Su Xingchuan heard it — a small, choked sound.

Li Xuan was crying?

The one thing he could never stand.

He just wanted to know why. Why the breakup, all those years ago. And the future they'd mapped out together — did Li Xuan even still remember it?

He was right on the edge of softening when Li Xuan's phone rang.

Li Xuan came back to himself a beat late and pulled it out.

Xu Zhengdong.

Li Xuan answered. Xu Zhengdong's voice came through the speaker: 'Xiao Xuan, everything okay at the hospital?'

Li Xuan fumbled through it: 'Yeah, it's fine, there's just — a pretty serious emergency case that came in. I'll head back soon.'

He kept his head down the whole time, voice low, almost like he was whispering to Xu Zhengdong. Soft. Easygoing. The way he never was with anyone else.

It clicked for Su Xingchuan all at once.

Li Xuan had been in Xu Zhengdong's car when he spotted Su Xingchuan — so he'd gotten out, using'emergency at the hospital' as cover.

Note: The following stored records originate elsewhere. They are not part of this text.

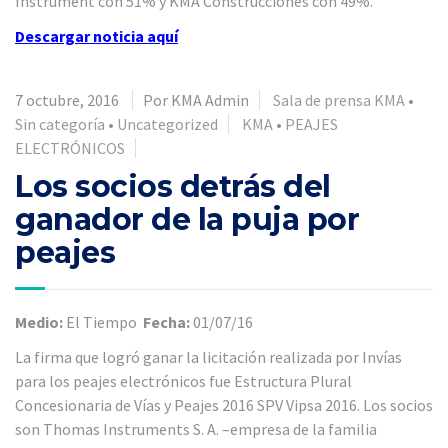
Instrument con 51% y KMA Construcciones con 49%.
Descargar noticia
aquí
7 octubre, 2016
Por KMA Admin
Sala de prensa KMA
•
Sin categoría
•
Uncategorized
KMA
•
PEAJES
ELECTRÓNICOS
Los socios detrás del
ganador de la puja por
peajes
Medio:
El Tiempo
Fecha:
01/07/16
La firma que logró ganar la licitación realizada por Invías
para los peajes electrónicos fue Estructura Plural
Concesionaria de Vías y Peajes 2016 SPV Vipsa 2016. Los socios
son Thomas Instruments S. A. –empresa de la familia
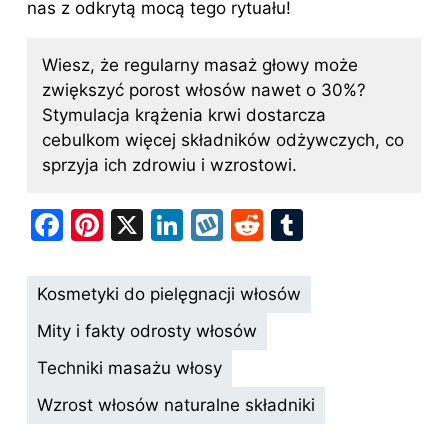
nas z odkrytą mocą tego rytuału!
Wiesz, że regularny masaż
głowy
może
zwiększyć porost włosów nawet o 30%?
Stymulacja krążenia krwi dostarcza
cebulkom więcej składników odżywczych, co
sprzyja ich zdrowiu i wzrostowi.
F
Pi
X
Li
W
R
T
a
nt
n
y
e
u
c
er
k
k
d
m
Kosmetyki do pielęgnacji włosów
e
e
e
o
di
bl
Mity i fakty odrosty włosów
b
st
dI
p
t
r
Techniki masażu włosy
o
n
Wzrost włosów naturalne składniki
o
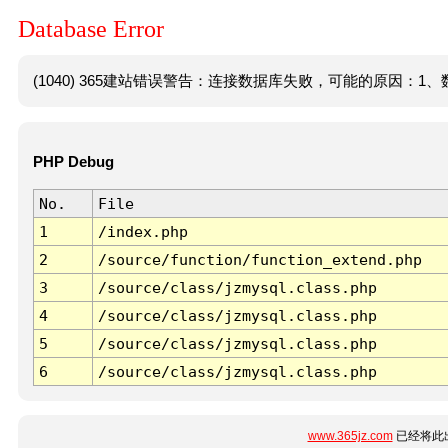
Database Error
(1040) 365建站错误警告：连接数据库失败，可能的原因：1、数
PHP Debug
No.
File
1
/index.php
2
/source/function/function_extend.php
3
/source/class/jzmysql.class.php
4
/source/class/jzmysql.class.php
5
/source/class/jzmysql.class.php
6
/source/class/jzmysql.class.php
www.365jz.com
已经将此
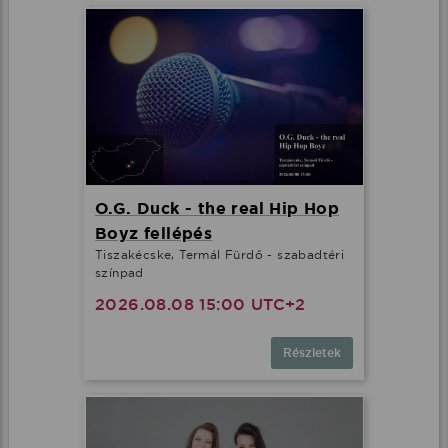
O.G. Duck - the real Hip Hop
Boyz fellépés
Tiszakécske, Termál Fürdő - szabadtéri
színpad
2026.08.08 15:00 UTC+2
Részletek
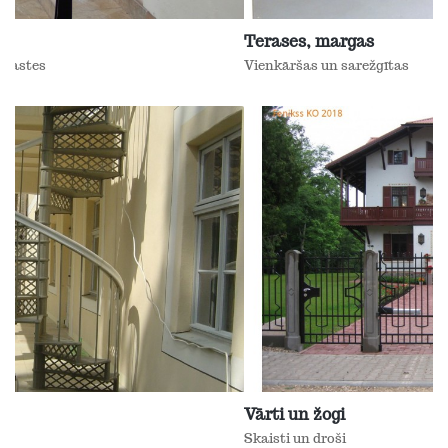
Terases, margas
Vienkāršas un sarežģītas
Vārti un žogi
Skaisti un droši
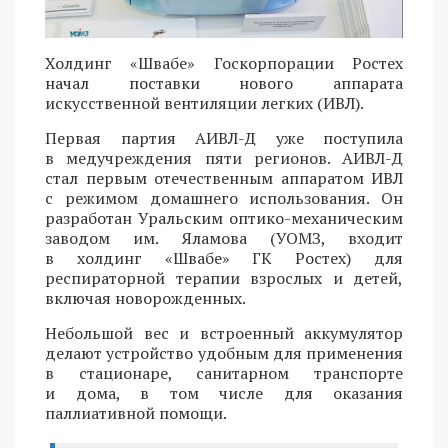
Холдинг «Швабе» Госкорпорации Ростех
начал поставки нового аппарата
искусственной вентиляции легких (ИВЛ).
Первая партия АИВЛ-Д уже поступила
в медучреждения пяти регионов. АИВЛ-Д
стал первым отечественным аппаратом ИВЛ
с режимом домашнего использования. Он
разработан Уральским оптико-механическим
заводом им. Яламова (УОМЗ, входит
в холдинг «Швабе» ГК Ростех) для
респираторной терапии взрослых и детей,
включая новорожденных.
Небольшой вес и встроенный аккумулятор
делают устройство удобным для применения
в стационаре, санитарном транспорте
и дома, в том числе для оказания
паллиативной помощи.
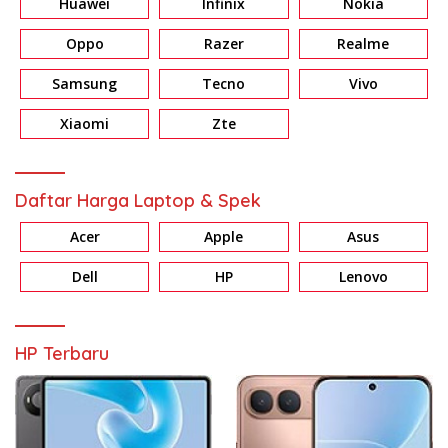
Huawei
Infinix
Nokia
Oppo
Razer
Realme
Samsung
Tecno
Vivo
Xiaomi
Zte
Daftar Harga Laptop & Spek
Acer
Apple
Asus
Dell
HP
Lenovo
HP Terbaru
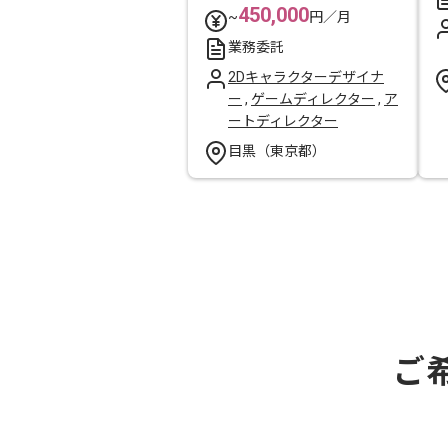
450,000
~
円／月
業務委託
2Dキャラクターデザイナ
ー
,
ゲームディレクター
,
ア
ートディレクター
目黒（東京都）
ご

And Xu Zhengdong thought he was at the hospital right now.

It was absurd.

What was he, exactly?

What were these seven years?

He didn't know what snapped — maybe a wire crossing, maybe the alcohol still burning through him — but something ignited at the base of his chest, and without thinking Su Xingchuan grabbed Li Xuan's hand, and before Li Xuan could react, he cupped his face and kissed him.

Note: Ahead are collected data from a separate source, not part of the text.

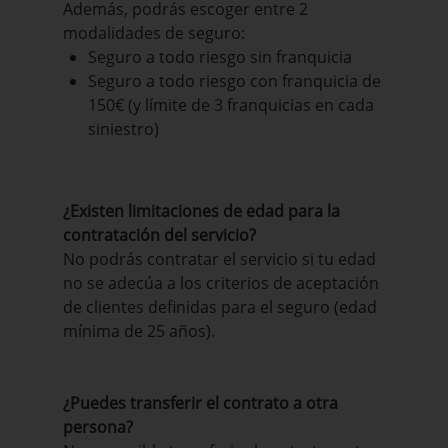
Además, podrás escoger entre 2
modalidades de seguro:
Seguro a todo riesgo sin franquicia
Seguro a todo riesgo con franquicia de
150€ (y límite de 3 franquicias en cada
siniestro)
¿Existen limitaciones de edad para la
contratación del servicio?
No podrás contratar el servicio si tu edad
no se adecúa a los criterios de aceptación
de clientes definidas para el seguro (edad
mínima de 25 años).
¿Puedes transferir el contrato a otra
persona?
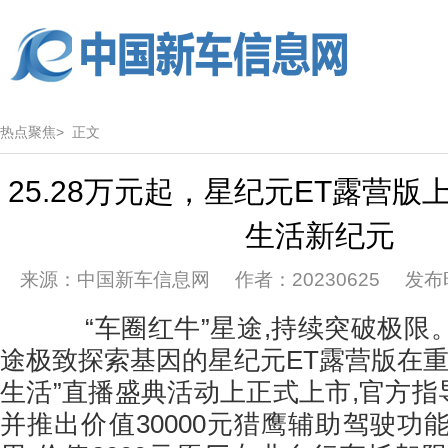
热点聚焦>
正文
25.28万元起，星纪元ET露营
生活新纪元
来源：中国新车信息网 作者：20230625 发布时间：
“车圈红牛”星途,持续突破极限。6
途极致探索基因的星纪元ET露营版在重
生活”直播盛典活动上正式上市,官方指导价
并推出价值30000元猎鹰辅助驾驶功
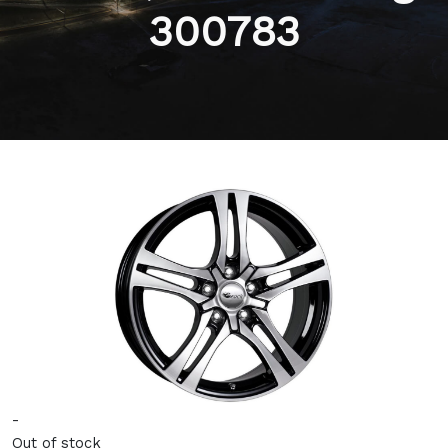
300783
-
Out of stock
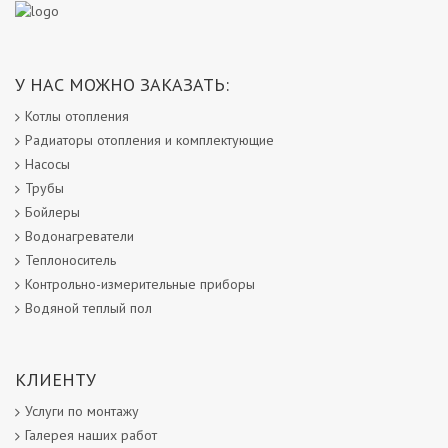
У НАС МОЖНО ЗАКАЗАТЬ:
Котлы отопления
Радиаторы отопления и комплектующие
Насосы
Трубы
Бойлеры
Водонагреватели
Теплоноситель
Контрольно-измерительные приборы
Водяной теплый пол
КЛИЕНТУ
Услуги по монтажу
Галерея наших работ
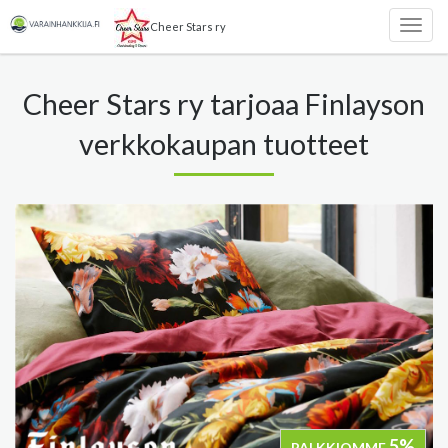
Cheer Stars ry
Togg
navig
Cheer Stars ry tarjoaa Finlayson
verkkokaupan tuotteet
5%
PALKKIOMME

Their lips caught and held. Su Xingchuan couldn't pull back.

He took ruthless advantage of the half-minute Li Xuan spent dazed, his arm sliding down slowly, wrapping around Li Xuan's waist and pulling him flush.

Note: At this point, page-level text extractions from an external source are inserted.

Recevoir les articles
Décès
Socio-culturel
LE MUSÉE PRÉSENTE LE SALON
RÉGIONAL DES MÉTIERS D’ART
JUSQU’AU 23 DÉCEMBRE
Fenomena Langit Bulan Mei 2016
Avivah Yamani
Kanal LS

Li Xuan's body had always gone soft so easily — no bones, it seemed — and after a few rough adjustments from Su Xingchuan he was just melting against his chest, head tilted back, taking it. His hand pressed against Su Xingchuan's shoulder, pushing. It did nothing.

The call was still going.

Su Xingchuan heard Xu Zhengdong's voice through the speaker: 'Xiao Xuan? Xiao Xuan — why aren't you saying anything?'

Xu Zhengdong's voice pulled Li Xuan back for a second.

Then Su Xingchuan kissed him deeper, and he was gone again.

The call cut out.

The apartment went quiet. Every small sound between them expanded to fill it. Su Xingchuan felt Li Xuan stop fighting.

Su Xingchuan knew he was actually drunk.

He was ashamed of what he was doing. And the shame made it worse — made him want it more.